__MATERIAL PROVIDED__

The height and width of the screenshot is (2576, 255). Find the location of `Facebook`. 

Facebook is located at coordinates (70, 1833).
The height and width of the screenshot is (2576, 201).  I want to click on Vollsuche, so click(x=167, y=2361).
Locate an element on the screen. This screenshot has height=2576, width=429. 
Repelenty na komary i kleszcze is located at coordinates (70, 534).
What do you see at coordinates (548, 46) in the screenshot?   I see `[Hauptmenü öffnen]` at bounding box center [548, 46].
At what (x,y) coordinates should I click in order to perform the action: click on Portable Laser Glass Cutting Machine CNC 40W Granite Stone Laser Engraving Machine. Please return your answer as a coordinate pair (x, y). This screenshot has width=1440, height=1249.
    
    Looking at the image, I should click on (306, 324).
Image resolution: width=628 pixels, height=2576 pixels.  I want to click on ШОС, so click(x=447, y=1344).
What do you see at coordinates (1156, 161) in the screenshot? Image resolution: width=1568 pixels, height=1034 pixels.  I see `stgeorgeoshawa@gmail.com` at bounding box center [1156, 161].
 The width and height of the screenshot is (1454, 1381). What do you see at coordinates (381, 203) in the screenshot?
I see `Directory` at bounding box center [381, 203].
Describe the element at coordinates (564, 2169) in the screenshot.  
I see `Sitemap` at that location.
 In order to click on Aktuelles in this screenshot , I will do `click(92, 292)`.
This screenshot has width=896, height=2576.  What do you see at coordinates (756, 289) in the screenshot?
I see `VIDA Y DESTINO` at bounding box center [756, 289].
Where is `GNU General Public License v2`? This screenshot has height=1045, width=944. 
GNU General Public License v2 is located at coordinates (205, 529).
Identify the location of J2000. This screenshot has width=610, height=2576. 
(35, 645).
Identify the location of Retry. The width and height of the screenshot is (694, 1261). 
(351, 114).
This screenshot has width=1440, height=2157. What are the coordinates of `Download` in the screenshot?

__WHAT THE TASK ASKS__
Find the word "want" in the entries above. Copy every line that has it.

__SOLUTION FOR THIS EXERCISE__
The height and width of the screenshot is (2576, 201).  I want to click on Vollsuche, so click(x=167, y=2361).
Image resolution: width=628 pixels, height=2576 pixels.  I want to click on ШОС, so click(x=447, y=1344).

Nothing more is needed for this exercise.